Let $X={\rm Gr}(k,n)$ denote the Grassmannian of $k$-dimensional subspaces in ${\Bbb C}^n$.
We regard $X$ as an algebraic variety over $\Bbb C$.
Let ${T_X} \to X$ denote the tangent bundle on $X$. For an explicit description of ${T_X}$ see e.g.
[here](https://concretenonsense.wordpress.com/2009/08/17/tangent-bundle-of-the-grassmannian/).
Consider the induced bundle ${\rm GL}({T_X})\to X$ whose fiber at $x\in X$ is the automorphism group ${\rm GL}(T_x)$ of the vector space $T_x$.
> **Question 1.** *What is the group $A={\rm Aut}_X\,{T_X}$ of regular global sections of ${\rm GL}({T_X})$ over $X$?*

For any $\lambda \in{\Bbb C}^\times$ we have a global section of ${\rm GL}({T_X})$ taking value $\lambda I_x$ at $x$, where $I_x$ is the identity automorphism of $T_x$.
Thus we obtain a canonical embedding ${\Bbb C}^\times\hookrightarrow A$.

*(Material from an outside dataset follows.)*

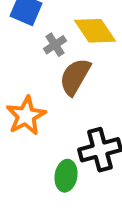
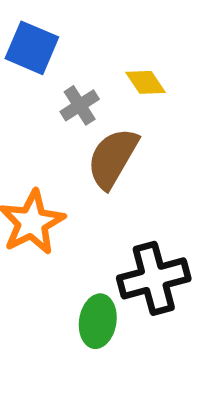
yellow diamond: (95, 31) -> (146, 82), size x0.6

> **Question 2.** *Is it true that $A={\Bbb C}^\times\,$?*

> **Question 3.**  *In particular, is the answer to Question 2 "Yes" for $X={\rm Gr}(1,n+1)={\Bbb P}^n\,$?*

I know that the answer to Question 2 is  "Yes" for $X={\rm Gr}(1,2)={\Bbb P}^1$.
In this case ${\rm GL}({T_X})={\Bbb C}^\times\times {\Bbb P}^1\to {\Bbb P}^1$.